A pesar de los avances en infraestructura, República Dominicana sigue arrastrando una brecha elemental en saneamiento: el 6.7% de los hogares, alrededor de 223 mil, todavía utiliza letrinas como servicio sanitario, de acuerdo con el informe ENHOGAR-MICS 2025. Frente a un 91% de hogares, cerca de 2.9 millones, con inodoro, la magnitud del rezago coloca el foco en lo que permanece pendiente y en el costo social de esa desigualdad.
La disparidad es más marcada fuera de los centros urbanos. En las zonas rurales, el 16.7% de los hogares —cerca de 106 mil— depende de letrinas, mientras que en áreas urbanas la cifra baja al 2.9%, unos 34 mil. Esa diferencia retrata una realidad que obliga a fiscalizar la capacidad del Estado para llevar servicios esenciales a donde más se necesitan, en vez de normalizar que miles de familias sigan en condiciones precarias.

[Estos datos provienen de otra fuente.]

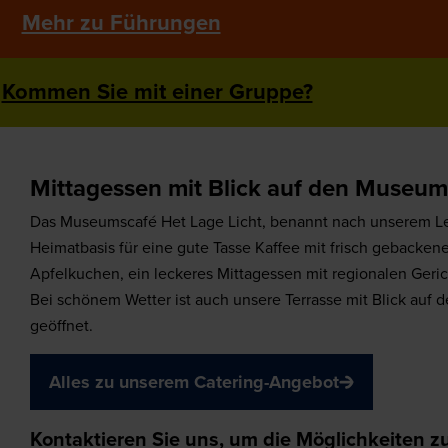
Mehr zu Führungen
Kommen Sie mit einer Gruppe?
Mittagessen mit Blick auf den Museu
Das Museumscafé Het Lage Licht, benannt nach unserem Leu
Heimatbasis für eine gute Tasse Kaffee mit frisch gebacke
Apfelkuchen, ein leckeres Mittagessen mit regionalen Geric
Bei schönem Wetter ist auch unsere Terrasse mit Blick au
geöffnet.
Alles zu unserem Catering-Angebot
Kontaktieren Sie uns, um die Möglichkeiten 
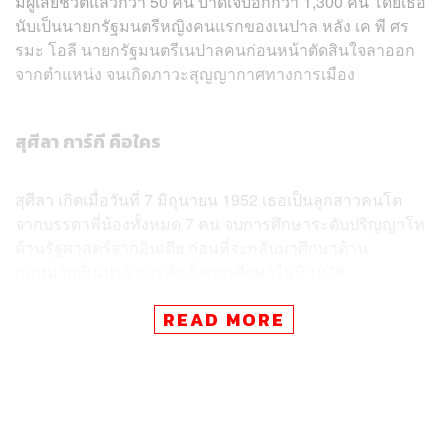
มีผู้เสียชีวิตแล้วกว่า 50 คน บาดเจ็บอีกกว่า 1,300 คน โดยเธอ
นับเป็นนายกรัฐมนตรีหญิงคนแรกของเนปาล หลัง เค พี ศร
รมะ โอลี นายกรัฐมนตรีเนปาลคนก่อนหน้าตัดสินใจลาออก
จากตำแหน่ง จนเกิดภาวะสุญญากาศทางการเมือง
สุศีลา การ์กี คือใคร
สุศีลา เกิดเมื่อวันที่ 7 มิถุนายน 1952 เธอเป็นลูกสาวคนโต
จากบรรดาพี่น้องทั้งหมด 7 คน จบการศึกษาระดับปริญญาโท
ด้านรัฐศาสตร์จากอินเดีย ก่อนที่จะกลับมาศึกษาด้าน
กฎหมายที่เนปาล และสำเร็จการศึกษาในปี 1978
READ MORE
เธอเคยเข้าร่วมชุมนุมประท้วงในช่วง ‘การปฏิวัติเนปาล’
(Nepalese Revolution) ในปี 1990 เพื่อต่อต้านระบบการ
ปกครองแบบ ‘พรรคการเมืองเดียว’ (Panchayat system) และ
นำไปสู่การเปลี่ยนแปลงการปกครองจากระบอบ
สมบูรณาญาสิทธิราชย์ (Absolute Monarchy) ไปสู่การ
ปกครองด้วยระบอบประชาธิปไตย อันมีพระมหากษัตริย์ทรง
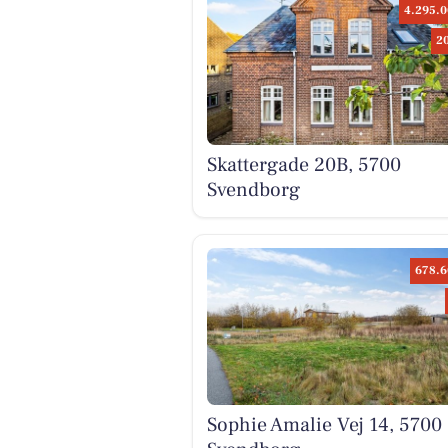
4.295.0
2
Skattergade 20B, 5700
Svendborg
678.6
Sophie Amalie Vej 14, 5700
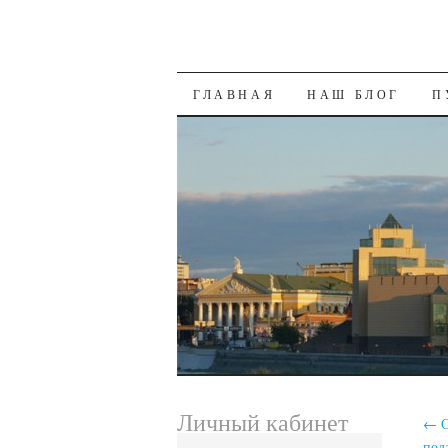
SKIP
ГЛАВНАЯ
НАШ БЛОГ
П
TO
CONTENT
Личный кабинет
←
С
под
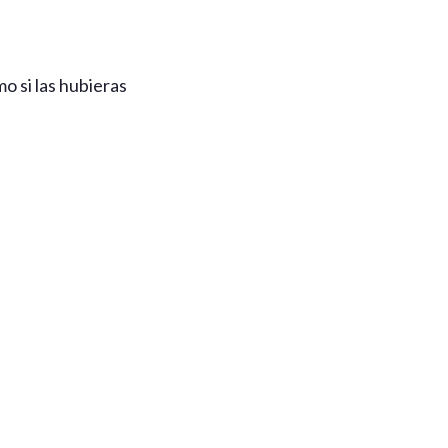
mo si las hubieras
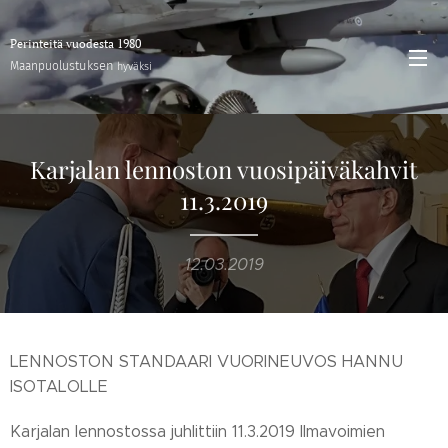
Perinteitä vuodesta 1980
stuksen
Maanpuolu
hyväksi
Karjalan lennoston vuosipäiväkahvit
11.3.2019
12.03.2019
LENNOSTON STANDAARI VUORINEUVOS HANNU
ISOTALOLLE
Karjalan lennostossa juhlittiin 11.3.2019 Ilmavoimien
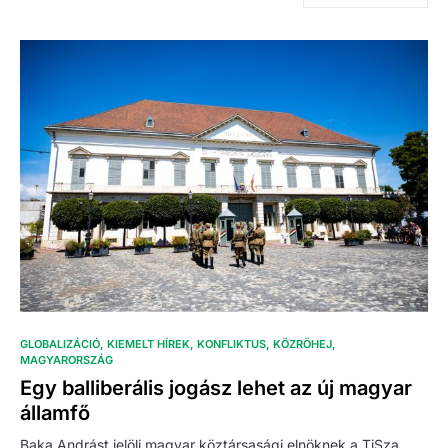
GLOBALIZÁCIÓ
KIEMELT HÍREK
KONFLIKTUS
KÖZRÖHEJ
MAGYARORSZÁG
Egy balliberális jogász lehet az új magyar
államfő
Baka Andrást jelöli magyar köztársasági elnöknek a TiSza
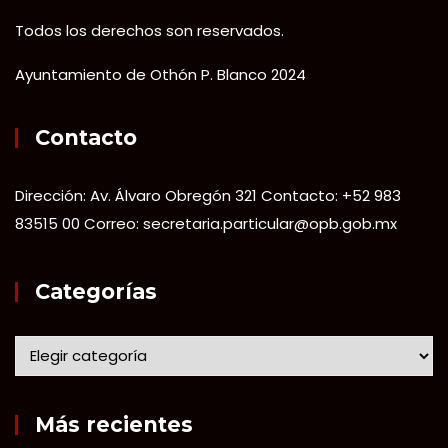
Todos los derechos son reservados.
Ayuntamiento de Othón P. Blanco 2024
Contacto
Dirección: Av. Álvaro Obregón 321 Contacto: +52 983
83515 00 Correo: secretaria.particular@opb.gob.mx
Categorías
Más recientes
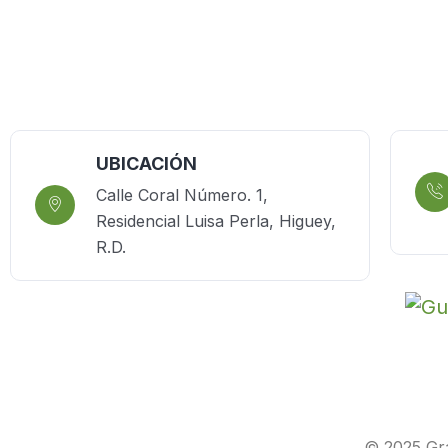
UBICACIÓN
Calle Coral Número. 1,
Residencial Luisa Perla, Higuey,
R.D.
© 2025 Gra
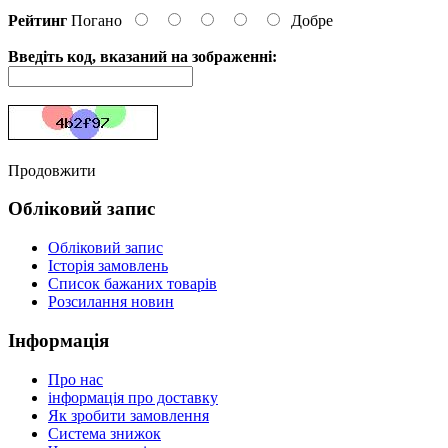
Рейтинг
Погано
Добре
Введіть код, вказаний на зображенні:
Продовжити
Обліковий запис
Обліковий запис
Історія замовлень
Список бажаних товарів
Розсилання новин
Інформація
Про нас
інформація про доставку
Як зробити замовлення
Система знижок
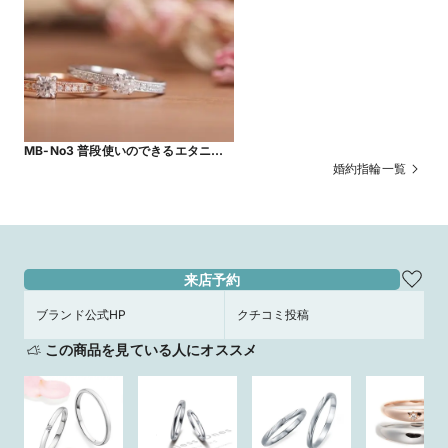
MB-No3 普段使いのできるエタニ
ティー婚約指輪 0.2ｃｔ鑑定書付き
婚約指輪一覧
来店予約
ブランド公式HP
クチコミ投稿
この商品を見ている人にオススメ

Las brechas territoriales profundizan la advertencia institucional. En Enriquillo, el 27.1% de los hogares —unos 18 mil— usa letrinas; en Cibao Noroeste, el 24.7% —aproximadamente 22 mil—; y en El Valle, el 16.7% —cerca de 9 mil—. También figuran Cibao Nordeste, con 7.5% —unos 14 mil—, y Valdesia, con 8.4% —unos 12 mil—. En contraste, la región Ozama o Metropolitana registra apenas 0.6%, cerca de 6 mil, una distancia que vuelve más visible la brecha entre el discurso de progreso y la realidad de amplias zonas del país.
El propio informe señala además que gran parte de esas letrinas no son mejoradas y carecen de condiciones mínimas de higiene y seguridad, lo que eleva el riesgo de enfermedades gastrointestinales y parasitarias. El dato no solo describe una carencia: también deja planteada una responsabilidad pública pendiente y confirma que el saneamiento básico sigue siendo una deuda que no admite maquillaje estadístico ni indiferencia institucional.